At a news conference Wednesday, Mayor Brandon Johnson estimated the cost of extending the contract he had just cancelled for seven months followed by a two-month "wind-down" period would cost "roughly $8 million or so."

A report in the Chicago Sun-Times fixed the exact cost at $8.6 million over the course of nine months. That’s more than the city paid for the whole of last year, and it brings the total value of ShotSpotter Contract with SoundThinking to over $57 million.

"It really came down to, 'Is it providing a real, true benefit in what it promised to do?'" Johnson said.

But critics on Friday said the mayor's zeal to fulfill campaign promises is costing the city too much money.

"I think the mayor has handled this poorly from the get-go," said 15th Ward Ald. Raymond Lopez. "You shouldn’t have announced anything until you had the deal set in stone and signed."

Lopez said ShotSpotter may not deter crime, but it does detect it and report it to police. He said it's especially important in neighborhoods like his where he says it has saved lives.

There is a system sensor on top of a light pole right outside of his office.

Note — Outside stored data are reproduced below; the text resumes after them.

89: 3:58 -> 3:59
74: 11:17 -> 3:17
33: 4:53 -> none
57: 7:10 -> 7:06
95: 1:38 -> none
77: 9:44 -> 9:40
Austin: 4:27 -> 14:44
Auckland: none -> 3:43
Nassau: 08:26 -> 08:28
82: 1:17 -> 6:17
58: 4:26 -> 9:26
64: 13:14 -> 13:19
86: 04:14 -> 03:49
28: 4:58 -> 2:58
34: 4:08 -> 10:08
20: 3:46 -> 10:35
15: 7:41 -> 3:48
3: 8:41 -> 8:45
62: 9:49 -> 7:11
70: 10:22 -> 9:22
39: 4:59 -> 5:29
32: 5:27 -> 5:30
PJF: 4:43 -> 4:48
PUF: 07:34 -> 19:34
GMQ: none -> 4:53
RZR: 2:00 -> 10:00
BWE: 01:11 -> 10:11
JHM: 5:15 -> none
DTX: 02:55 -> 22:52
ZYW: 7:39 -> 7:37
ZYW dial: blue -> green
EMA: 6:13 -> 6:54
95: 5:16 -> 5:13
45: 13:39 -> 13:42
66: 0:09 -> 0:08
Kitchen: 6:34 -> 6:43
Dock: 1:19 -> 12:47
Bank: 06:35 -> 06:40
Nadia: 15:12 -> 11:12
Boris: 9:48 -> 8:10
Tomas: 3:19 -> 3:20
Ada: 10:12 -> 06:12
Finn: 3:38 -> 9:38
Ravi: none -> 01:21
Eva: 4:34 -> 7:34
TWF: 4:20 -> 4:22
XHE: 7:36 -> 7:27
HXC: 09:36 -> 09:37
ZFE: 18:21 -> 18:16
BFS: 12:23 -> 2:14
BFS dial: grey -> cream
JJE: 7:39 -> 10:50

"Oftentimes the politics of public safety and the politics of this administration hampers the execution of what we are trying to do for the people of the city of Chicago," he said.

Chicago Police Supt. Larry Snelling has said he was in favor of keeping ShotSpotter. Johnson said they have had conversations, but he is looking for better ways to respond that don't always involve the police.

"I personally would like to see a system where EMTs respond," the mayor said Wednesday.

Some alderpersons are asking that the data collected from the last months of the ShotSpotter program be used to analyze not whether it is a tool to fight crime, but rather a technology that can save lives.